The newspapers are pleading a defence of truth. Roberts-Smith denies any wrongdoing.

It is not disputed that at least two Afghan men were killed by Australian SAS troops during their raid on Whiskey 108 in the late afternoon of 12 April 2009.

In their defence, the newspapers claim two men were discovered hiding inside the tunnel. The men submitted to the Australian troops and were taken into custody.

The elderly man was allegedly shot dead in the compound by an Australian soldier, Person 4, on the orders of Roberts-Smith and his patrol commander.

The second man was alleged to have been marched outside by Roberts-Smith and machine-gunned to death.

Roberts-Smith denies either killing happened as alleged, and argues they could not have, because there was never anybody in the tunnel. Four times during his evidence to court, he told Justice Anthony Besanko “there were no men in the tunnel”, or “there were no people in the tunnel”.
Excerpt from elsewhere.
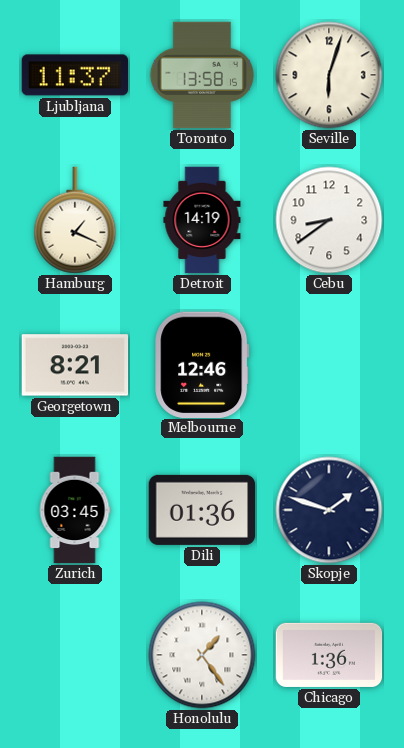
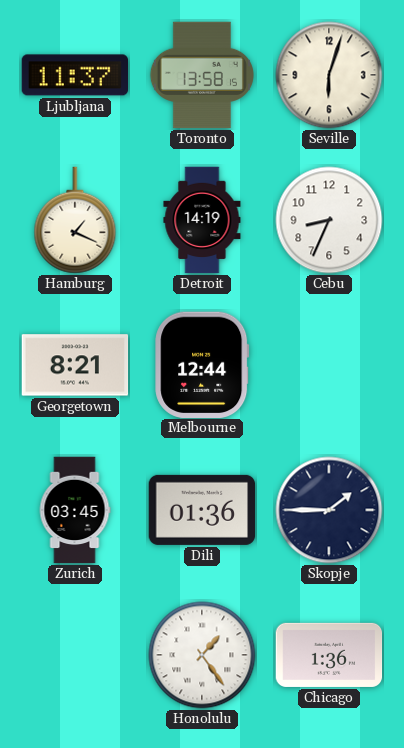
Cebu: 8:39 -> 8:34
Melbourne: 12:46 -> 12:44
Skopje: 1:48 -> 1:45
Roberts-Smith said he shot and killed the man with a prosthetic leg, whom he discovered running and armed, outside the compound. The man was an insurgent, lawfully killed within the laws of war, Roberts-Smith said

The elderly man, according to Roberts-Smith, was killed outside the compound by another Australian soldier, unknown to him, but whom he credits with saving his life.

Person 38, giving evidence for Roberts-Smith Wednesday about the Whiskey 108 raid, told the court that after the tunnel was discovered, he “cleared” – swept for insurgents and weapons and then rendered safe – a nearby orchard with his patrol-mate Person 41.

This evidence, he conceded, was not part of his outline of evidence provided to the court.

Person 38 said he remembered clearing the orchard because he had initially asked another patrol-mate, Person 40, to clear the orchard with him, but that Person 40 refused.

“Person 40 did not want to clear that orchard with me for reasons of courage. And Person 41 to his credit, took his place and cleared that orchard with me,” Person 38 told the court.

Testimony about Person 41’s movements are critical because of his evidence to the court about being asked for his suppressor – then allegedly used in the killing of the elderly man – and his eyewitness account of seeing the man with the prosthetic leg murdered.

Nicholas Owens SC, for the newspapers, put it to Person 38 he had fabricated the orchard story in order to bolster Roberts-Smith’s version of events.

“That is incorrect,” Person 38 replied.

Owens asked Person 38 why, if the orchard story was true, he had not included it in his outline of evidence.

Person 38 said it wasn’t “pivotal”.

“I’ve been subpoenaed to come here and tell the truth,” he said. “It’s not in my outline of evidence, but it’s the truth.”

Owens put it to Person 38 he had “never told anyone before today” about clearing the orchard and had “only invented this story” after Person 41 had given evidence about both alleged executions, in order to place Person 41 elsewhere in the compound.

“That’s not correct,” Person 38 said. “I cleared that orchard with Person 41.”

Person 38 remains in the witness box under cross-examination.

• This article was amended on 19 May 2022 to correct the number of patrol members who have given evidence. Six have done so, not five as a previous version of the story said.